### Work to complete
Make an exact copy of the entries, and keep any pictures out of it.

Data extracted from a collection:
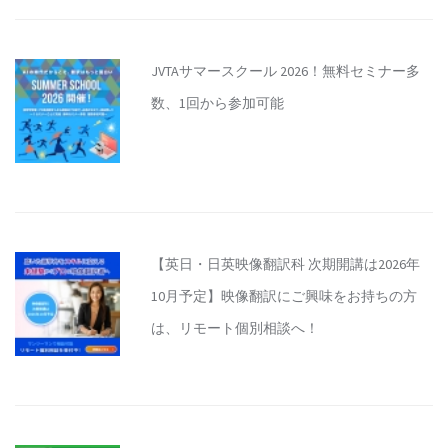
JVTAサマースクール 2026！無料セミナー多
数、1回から参加可能
【英日・日英映像翻訳科 次期開講は2026年
10月予定】映像翻訳にご興味をお持ちの方
は、リモート個別相談へ！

### Result
JVTAサマースクール 2026！無料セミナー多
数、1回から参加可能
【英日・日英映像翻訳科 次期開講は2026年
10月予定】映像翻訳にご興味をお持ちの方
は、リモート個別相談へ！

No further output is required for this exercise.